Personal Projects & Open Source
I'm passionate about writing clean and efficient code and like to give back to the community via open source libraries.
ArchGraph
ArchGraph is a tool that generates an interactive dependency graph of your codebase from a plain-text description of its modules, submodules, and units. The graph shows the layer structure with each submodule as a box, small port symbols indicating how many incoming and outgoing dependencies it has, and layer violations highlighted in red. You can find an example visualization of a made-up e-commerce codebase here—click around!

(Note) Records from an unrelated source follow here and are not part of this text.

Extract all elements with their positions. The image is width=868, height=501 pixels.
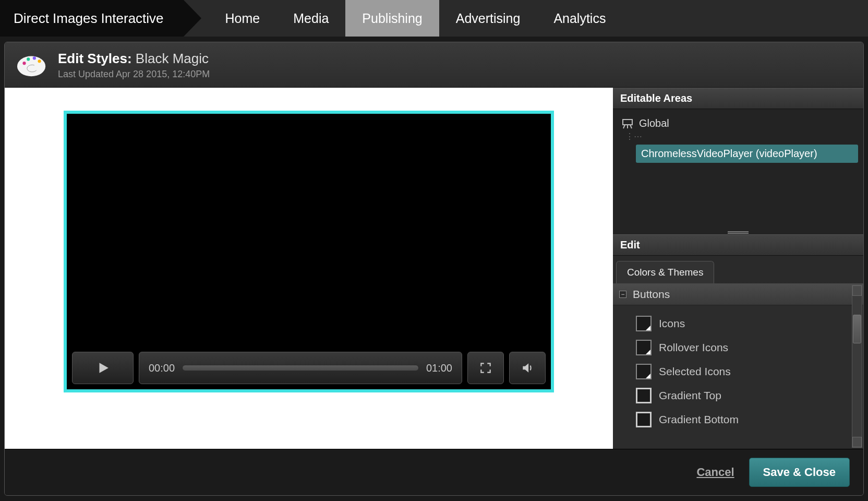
save-close-button[interactable]: Save & Close bbox=[749, 458, 850, 487]
modal-title-block: Edit Styles: Black Magic Last Updated Ap… bbox=[58, 51, 210, 80]
edit-panel-header: Edit bbox=[613, 234, 863, 256]
edit-tab-strip: Colors & Themes bbox=[613, 256, 863, 284]
easel-icon bbox=[621, 118, 634, 129]
tree-item-global[interactable]: Global bbox=[618, 115, 858, 132]
video-player-preview: 00:00 01:00 bbox=[64, 111, 554, 392]
color-swatch[interactable] bbox=[636, 412, 652, 427]
video-canvas bbox=[72, 119, 546, 348]
color-swatch[interactable] bbox=[636, 388, 652, 403]
save-label: Save & Close bbox=[763, 466, 836, 479]
tree-item-videoplayer[interactable]: ChromelessVideoPlayer (videoPlayer) bbox=[636, 145, 858, 163]
fullscreen-icon bbox=[479, 361, 492, 375]
prop-label: Rollover Icons bbox=[659, 341, 728, 354]
preview-area: 00:00 01:00 bbox=[5, 88, 613, 449]
time-current: 00:00 bbox=[149, 362, 175, 374]
scroll-thumb[interactable] bbox=[853, 315, 861, 343]
prop-label: Icons bbox=[659, 317, 685, 330]
editable-areas-heading: Editable Areas bbox=[620, 92, 692, 104]
nav-tab-advertising[interactable]: Advertising bbox=[439, 0, 537, 37]
properties-area: − Buttons Icons Rollover Icons Selected … bbox=[613, 284, 863, 449]
color-swatch[interactable] bbox=[636, 340, 652, 355]
brand-text: Direct Images Interactive bbox=[14, 10, 164, 27]
fullscreen-button[interactable] bbox=[467, 352, 504, 384]
prop-label: Gradient Top bbox=[659, 389, 721, 402]
property-list: Icons Rollover Icons Selected Icons Grad… bbox=[613, 305, 863, 432]
scroll-down-arrow[interactable] bbox=[852, 437, 862, 447]
svg-point-4 bbox=[38, 59, 41, 63]
top-nav: Direct Images Interactive Home Media Pub… bbox=[0, 0, 868, 37]
tree-connector: ⋮⋯ bbox=[625, 132, 642, 141]
volume-button[interactable] bbox=[509, 352, 546, 384]
properties-scrollbar[interactable] bbox=[852, 285, 862, 448]
tree-item-label: ChromelessVideoPlayer (videoPlayer) bbox=[641, 148, 817, 160]
nav-tab-label: Analytics bbox=[553, 11, 606, 26]
play-button[interactable] bbox=[72, 352, 134, 384]
prop-label: Gradient Bottom bbox=[659, 413, 739, 426]
svg-point-3 bbox=[33, 56, 36, 59]
svg-rect-5 bbox=[623, 120, 632, 125]
modal-title: Edit Styles: Black Magic bbox=[58, 51, 210, 67]
nav-tab-publishing[interactable]: Publishing bbox=[345, 0, 439, 37]
group-buttons-header[interactable]: − Buttons bbox=[613, 284, 863, 305]
brand-label: Direct Images Interactive bbox=[0, 0, 184, 37]
tab-label: Colors & Themes bbox=[627, 267, 703, 278]
group-label: Buttons bbox=[633, 288, 670, 301]
nav-tab-media[interactable]: Media bbox=[276, 0, 345, 37]
nav-tab-label: Publishing bbox=[362, 11, 422, 26]
color-swatch[interactable] bbox=[636, 364, 652, 379]
tab-colors-themes[interactable]: Colors & Themes bbox=[616, 261, 714, 283]
svg-point-2 bbox=[27, 57, 30, 61]
prop-gradient-bottom[interactable]: Gradient Bottom bbox=[636, 408, 863, 432]
right-pane: Editable Areas Global ⋮⋯ ChromelessVideo… bbox=[613, 88, 863, 449]
player-controls: 00:00 01:00 bbox=[72, 352, 546, 384]
title-prefix: Edit Styles: bbox=[58, 51, 132, 66]
nav-tab-label: Media bbox=[293, 11, 329, 26]
prop-selected-icons[interactable]: Selected Icons bbox=[636, 360, 863, 384]
palette-icon bbox=[16, 53, 49, 78]
nav-tabs: Home Media Publishing Advertising Analyt… bbox=[209, 0, 623, 37]
prop-icons[interactable]: Icons bbox=[636, 312, 863, 336]
color-swatch[interactable] bbox=[636, 316, 652, 331]
prop-gradient-top[interactable]: Gradient Top bbox=[636, 384, 863, 408]
svg-point-1 bbox=[22, 62, 26, 65]
modal-header: Edit Styles: Black Magic Last Updated Ap… bbox=[5, 42, 863, 88]
time-total: 01:00 bbox=[426, 362, 452, 374]
edit-styles-modal: Edit Styles: Black Magic Last Updated Ap… bbox=[4, 42, 864, 496]
nav-tab-label: Home bbox=[225, 11, 260, 26]
timeline[interactable]: 00:00 01:00 bbox=[139, 352, 462, 384]
panel-resize-grip[interactable] bbox=[613, 229, 863, 234]
play-icon bbox=[96, 361, 110, 375]
tree-item-label: Global bbox=[639, 117, 669, 129]
nav-tab-label: Advertising bbox=[456, 11, 521, 26]
style-name: Black Magic bbox=[136, 51, 209, 66]
nav-tab-home[interactable]: Home bbox=[209, 0, 277, 37]
progress-track[interactable] bbox=[182, 365, 419, 371]
last-updated: Last Updated Apr 28 2015, 12:40PM bbox=[58, 69, 210, 80]
volume-icon bbox=[521, 361, 534, 375]
scroll-up-arrow[interactable] bbox=[852, 285, 862, 296]
edit-heading: Edit bbox=[620, 239, 640, 250]
prop-rollover-icons[interactable]: Rollover Icons bbox=[636, 336, 863, 360]
prop-label: Selected Icons bbox=[659, 365, 731, 378]
cancel-button[interactable]: Cancel bbox=[696, 466, 734, 479]
editable-areas-header: Editable Areas bbox=[613, 88, 863, 109]
editable-areas-tree: Global ⋮⋯ ChromelessVideoPlayer (videoPl… bbox=[613, 109, 863, 229]
nav-tab-analytics[interactable]: Analytics bbox=[537, 0, 622, 37]
modal-footer: Cancel Save & Close bbox=[5, 449, 863, 495]
modal-body: 00:00 01:00 bbox=[5, 88, 863, 449]
collapse-icon[interactable]: − bbox=[619, 291, 626, 298]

Since ArchGraph operates on plain text, it's language-agnostic and works just as well on design docs as on actual code, which makes it a great fit for AI-assisted development, where you plan more and code less.
Nutri-SCode
Nutri-SCode is a static code analysis tool that ranks functions by their computational density: the ratio of meaningful work (arithmetic, decisions, logic) to structural volume (number of statements). Like nutritional density in food, code full of boilerplate is empty calories—it takes up space but contributes little value. Nutri-SCode surfaces these functions so you can ask whether they need to exist at all. It complements structural tools like ArchGraph and DePyTree by answering a different question: not where the code is structured badly, but where the code is doing less than its volume implies. A demo comparing several popular Python packages can be found here.
DePyTree
DePyTree is a tool to analyze internal dependencies of Python packages, both using actual imports (as described in the book Sustainable Software Architecture by Carola Lilienthal) and shared git commits (as described in the book Your Code as a Crime Scene by Adam Thornhill). A demo displaying the dependency graph of the Python FastAPI framework can be found here.
PubVis
PubVis is a web app meant to help scientists with their literature research. Instead of having to search for a specific topic, the landscape of published research can be explored visually and papers similar in content to an article of interest are just a click away. A demo of the app is running here (with PubMed articles about different cancer types) and here (with arXiv articles about machine learning). Further details on the implementation can be found in the corresponding paper.
Classify Me! Why?
To make machine learning algorithm decisions more transparent, we can use Layer-wise Relevance Propagation (LRP) to visualize the features that influenced a classification decision. The Classify Me! Why? web app gives an interactive example of how this can look like for a text classification task using scikit-learn [code].
autofeat
autofeat [code] is a Python library with a linear regression and classification model that automatically engineers and then selects non-linear features that can significantly improve the prediction performance of the model. This is especially helpful if you have small datasets and/or want to be able to interpret your model to see how each input feature influences the prediction of the target. Further information can be found in the paper or my talk at the PyCon & PyData 2019 conference in Berlin.
evolvemb
evolvemb is a small Python library for creating continuously evolving word embeddings to examine word usage changes over time. Check out the paper for more details!
nlputils
nlputils is a Python library for analyzing text documents by transforming texts into TF-IDF features, using various similarity measures to compare documents, classify them with a k-nearest-neighbors classifier, and visualize them with t-SNE. Check out the Jupyter notebook with examples!
textcatvis
textcatvis is a Python library with some tools for the exploratory analysis of text datasets. It can help you better understand a collection of texts by identifying the relevant words of the documents in some classes or clusters and visualizing them in word clouds. Some examples can be found in the corresponding paper (short or long version).
Similarity Encoder (SimEc) and Context Encoder (ConEc)
SimEc is a neural network architecture for learning low dimensional representations of data points by projecting high dimensional input data into an embedding space where some given pairwise similarities between the data points are approximated linearly. For further details have a look at the corresponding paper, my PhD thesis, or this Jupyter notebook with some examples.
ConEc is a variant of SimEc for learning word embeddings. It is a simple but powerful extension of the continuous bag-of-words (CBOW) word2vec model trained with negative sampling and can be used to easily generate embeddings for out-of-vocabulary words and better representations for words with multiple meanings. Further details are described in the corresponding paper.